HEAR the one about Osama Bin Laden turning up at the Eircom soccer awards last Sunday night? Apparently, he fancied a night out of the cave and wanted to go somewhere he could be sure everyone would avert their eyes as he walked among them. So he went to Citywest disguised as Brian Kerr.

Even allowing for the natural messiness of a divorce, Steve Staunton's predecessor has had to acquaint himself with by far the muckier end of the stick in the few months since he and the FAI went their separate ways.

Nothing can push back a tide once it gains momentum, something Kerr must be becoming more and more aware of as the weeks and months go by. It's got to the stage now where questions as to his managerial ability have, in places, crystallised into downright hostility towards him and his reign.

He's become a dumping ground for all that's gone wrong in recent years, either through straight-out suggestion or by subtle implication.

No spirit in the squad? Brian didn't really understand how to handle players coming over from England. And he made them watch endless videos of their opponents. And he got rid of Mick Byrne. Lack of depth or quality in the squad?

Brian didn't go chasing Granny Rule players. Lack of young talent? Brian fell out with Stephen Ireland.

Has it really come to this?

Can we not be grown-up enough to accept that he gave the job as much as he had to give but simply came up short? So it turned out he wasn't the man for the big job. So his innate belief in the bird in the hand caught him out badly. So he couldn't rouse enough vim or vigour out of his players. So he didn't qualify for the World Cup.

None of these are inconsiderable arguments (and he'd argue with you on all but one of them anyway) but even when put together, they don't make a case for the treatment he's received.

Death comes, taxes go and former managers get wiped from the memory banks. It's the way of the world. So it was no surprise to see pretty much all mention of Kerr notable by its absence at Citywest last Sunday night. To conduct what was ostensibly a review of the soccer year with the man who oversaw the most interesting part of it all but airbrushed out wasn't especially nice but there you go. As Denis Leary puts it, "Life sucks . . . get a f**king helmet."
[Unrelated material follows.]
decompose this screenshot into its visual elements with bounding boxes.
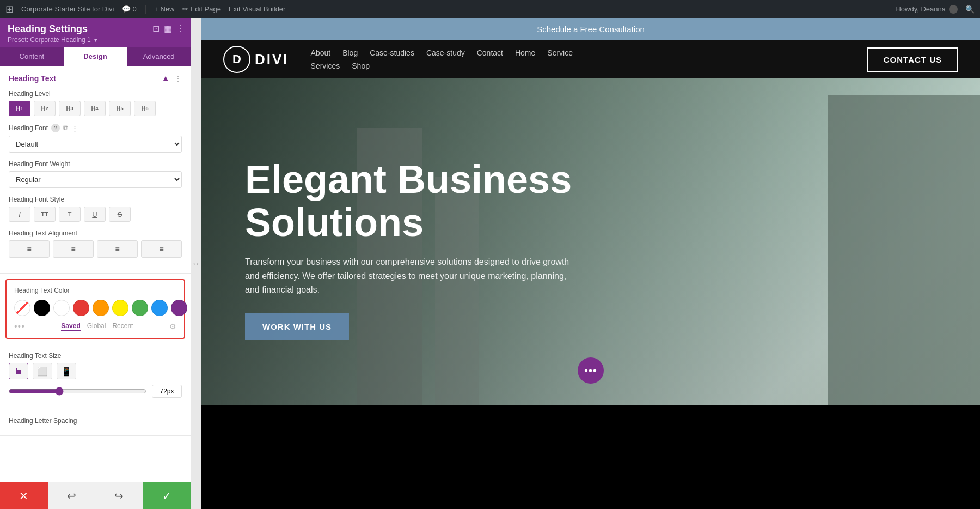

No, it's the implication that Kerr was at the root of any problem you care to mention that's so objectionable. The FAI have been the ringleaders here. From John Delaney's deep look into the eyes of the Swiss to the association's come-and-have-a-go-if-youthink-your-lawyers-are-hardenough reaction to Kerr's subsequent threat of legal action, they've made no bones about drawing battle lines. A quiet word here, a gentlyloaded briefing there. It all adds up.

Kerr has certainly left some grinding axes in his wake. What's become more and more clear in the time since his departure is the extent to which he annoyed . . .
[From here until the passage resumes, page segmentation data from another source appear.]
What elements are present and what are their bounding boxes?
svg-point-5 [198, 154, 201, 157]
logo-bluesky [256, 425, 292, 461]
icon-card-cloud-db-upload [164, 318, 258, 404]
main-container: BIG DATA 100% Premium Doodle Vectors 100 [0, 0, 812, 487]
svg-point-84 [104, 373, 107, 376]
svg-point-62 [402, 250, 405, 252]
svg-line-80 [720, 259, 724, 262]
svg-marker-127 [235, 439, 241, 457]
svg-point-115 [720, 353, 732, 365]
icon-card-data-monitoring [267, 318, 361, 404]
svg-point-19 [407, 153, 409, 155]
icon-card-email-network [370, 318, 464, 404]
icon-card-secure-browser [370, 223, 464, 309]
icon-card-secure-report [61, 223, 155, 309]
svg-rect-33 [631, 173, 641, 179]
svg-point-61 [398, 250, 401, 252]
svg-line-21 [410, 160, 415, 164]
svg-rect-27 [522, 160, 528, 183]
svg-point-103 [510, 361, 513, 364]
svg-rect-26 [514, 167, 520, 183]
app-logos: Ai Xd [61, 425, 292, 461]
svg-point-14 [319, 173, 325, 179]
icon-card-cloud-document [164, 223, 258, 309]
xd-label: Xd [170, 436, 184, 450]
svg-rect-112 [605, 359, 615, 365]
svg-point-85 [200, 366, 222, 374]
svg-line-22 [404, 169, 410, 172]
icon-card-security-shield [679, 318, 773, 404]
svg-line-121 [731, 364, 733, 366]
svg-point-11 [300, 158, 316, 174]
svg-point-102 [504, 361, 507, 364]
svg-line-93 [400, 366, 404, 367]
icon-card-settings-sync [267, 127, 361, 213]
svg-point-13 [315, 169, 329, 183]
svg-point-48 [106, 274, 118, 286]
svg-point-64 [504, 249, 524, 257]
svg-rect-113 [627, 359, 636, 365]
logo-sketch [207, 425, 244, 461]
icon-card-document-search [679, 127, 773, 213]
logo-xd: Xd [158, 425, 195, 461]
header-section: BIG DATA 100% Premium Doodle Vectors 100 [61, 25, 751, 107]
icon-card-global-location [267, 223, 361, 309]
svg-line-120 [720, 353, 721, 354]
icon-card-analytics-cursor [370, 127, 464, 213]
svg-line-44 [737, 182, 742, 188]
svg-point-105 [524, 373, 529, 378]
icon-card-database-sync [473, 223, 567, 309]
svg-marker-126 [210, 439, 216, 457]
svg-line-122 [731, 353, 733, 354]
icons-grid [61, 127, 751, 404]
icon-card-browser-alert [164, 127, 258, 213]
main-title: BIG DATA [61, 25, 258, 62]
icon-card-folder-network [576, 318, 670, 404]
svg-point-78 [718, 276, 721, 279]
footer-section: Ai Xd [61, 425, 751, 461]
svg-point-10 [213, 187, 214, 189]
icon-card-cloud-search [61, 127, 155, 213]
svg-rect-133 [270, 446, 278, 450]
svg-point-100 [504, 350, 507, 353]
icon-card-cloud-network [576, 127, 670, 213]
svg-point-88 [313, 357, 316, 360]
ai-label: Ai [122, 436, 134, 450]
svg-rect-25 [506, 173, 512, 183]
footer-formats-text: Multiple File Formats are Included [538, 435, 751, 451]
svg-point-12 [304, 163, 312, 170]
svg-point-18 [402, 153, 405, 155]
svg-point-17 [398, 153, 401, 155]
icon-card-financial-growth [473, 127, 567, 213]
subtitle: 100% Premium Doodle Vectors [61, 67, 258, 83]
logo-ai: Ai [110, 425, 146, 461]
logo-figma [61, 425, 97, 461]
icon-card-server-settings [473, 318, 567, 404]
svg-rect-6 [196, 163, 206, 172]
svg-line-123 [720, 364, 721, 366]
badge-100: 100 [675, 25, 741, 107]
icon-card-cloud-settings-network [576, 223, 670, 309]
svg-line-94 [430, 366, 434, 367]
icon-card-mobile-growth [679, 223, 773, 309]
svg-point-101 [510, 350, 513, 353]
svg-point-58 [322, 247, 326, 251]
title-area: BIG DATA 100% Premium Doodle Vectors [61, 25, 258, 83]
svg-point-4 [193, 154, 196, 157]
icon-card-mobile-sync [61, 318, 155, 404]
although that's probably not strong enough a word . . . people behind the scenes of Irish football. Merrion Square people, Eircom League people . . .

few have a good word to say about him. In the week between the Switzerland game and the FAI's Board of Management meeting at which his fate was decided, he rang around looking to call in favours or snatches of goodwill. Nothing was doing.

More than anything, it's a sad state of affairs. Memories are short. It's not so long since the only chinks of light in a dark era for Irish football came from television pictures beamed back from Malaysia and Cyprus and Scotland, Kerr's kids providing hope as another World Cup came and went without us. And if that sounds like romanticising achievements that didn't matter very much in the great scheme of things, it's worth remembering that four of last Wednesday's starting line-up were on those teams.

Another two came off the bench.

The point is that however badly things ended and whatever failing it was that caused the Irish squad to stop playing for him, his legacy is about more than just the fourth seeding he left behind for the Euro 2008 draw. In a week when Irish football has cause to feel good about itself again, it shouldn't be too much to ask that the dogs be called off Brian Kerr.